I’m really interested in hearing what they have to say, how they are doing at school, etc. What can I say to their parents that won’t stir up bad feelings? I don’t want the grandkids to not want to visit because their cellphones have to be turned off. And both gramps and I want a loving relationship with them.
~ Love My Grandkids
Dear Love My Grandkids,
I know of your frustrations, only with my own children when they were teens. I will encourage you by saying that mine are now in their early 20s, and have developed more courteous social perspectives.
Teens are in their own world much of the time. Often they are preoccupied with intense social dramas amongst their peers, all earth shattering by their estimation! The relationship might feel disjointed from our perspective, but family is where our teens can really feel safe to be “how” they are feeling. Teenagers feel awkward easily and, to be fair, we have to consider that they are relatively new to the game of life. Given time, teens grow from junior adults into actual young adults by our standards. Their interests become broader and they naturally develop social grace, making it easier for them to comfortably initiate conversation.
I would go right after what I wanted with my grandkids. I wouldn’t wait for them to start a dialog with me; I would make first contact! Show my loving interest with gentle inquiries about school and other pursuits. It may be quite a dance to keep the conversation going in the beginning, but as an elder you’ll be up to the challenge. Look for some common ground of interest to build on. Grandparents can hold a very sacred place in the lives of their grandchildren. The amount of love that has expanded and deepened in the heart of a parent by the time they rank as “Family Elder” can prove a very powerful presence and influence. I found that teenagers require flexibility and patience, and a whole lotta love.
Kim Winders, RScP
Center for Spiritual Living – La Crescenta
Dear Love My Grandkids,
What you’re experiencing is being multiplied around the world. Families across the globe are being divided by helpful machines that bring us both together and force us apart. I have discussed your letter with my own family. Some of my response comes from them.

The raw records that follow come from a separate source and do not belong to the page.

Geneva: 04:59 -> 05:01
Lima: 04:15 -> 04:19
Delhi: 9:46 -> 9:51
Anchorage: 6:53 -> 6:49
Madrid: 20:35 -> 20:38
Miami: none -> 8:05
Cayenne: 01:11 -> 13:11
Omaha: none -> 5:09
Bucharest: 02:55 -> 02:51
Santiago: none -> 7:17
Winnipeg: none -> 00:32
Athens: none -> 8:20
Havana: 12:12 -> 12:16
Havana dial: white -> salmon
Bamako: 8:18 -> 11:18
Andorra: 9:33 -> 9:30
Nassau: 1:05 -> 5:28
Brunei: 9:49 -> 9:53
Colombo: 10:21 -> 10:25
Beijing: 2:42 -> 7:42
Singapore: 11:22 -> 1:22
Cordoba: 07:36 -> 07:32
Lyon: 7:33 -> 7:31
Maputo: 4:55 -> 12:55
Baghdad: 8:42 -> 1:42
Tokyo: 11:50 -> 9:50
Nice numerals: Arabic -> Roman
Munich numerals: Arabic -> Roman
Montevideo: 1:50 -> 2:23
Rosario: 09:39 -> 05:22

It took Americans a while to learn the rules of the road when the horseless carriage came out or learning proper etiquette for the telephone when it was new. So also with cellphones. Your grandkids simply do not understand how disrespectful ignoring the person in front of them is when they bury their faces in their cellphones. It is rude. It’s like holding up a sign in the middle of a family event that says, “I’m unavailable for you.” To ignore this means that you are not teaching them to show others the respect they deserve. Yes, it’s awkward, but if you point this out, you’ll be helping them and reaping the benefits also. Mom and Dad should have dealt with this already so that grandma and grandpa don’t have to. But if they won’t deal with the discourtesy of their children and you’re tired of being offended, then I offer two different approaches. One is low tech and the other is high tech. First the low tech.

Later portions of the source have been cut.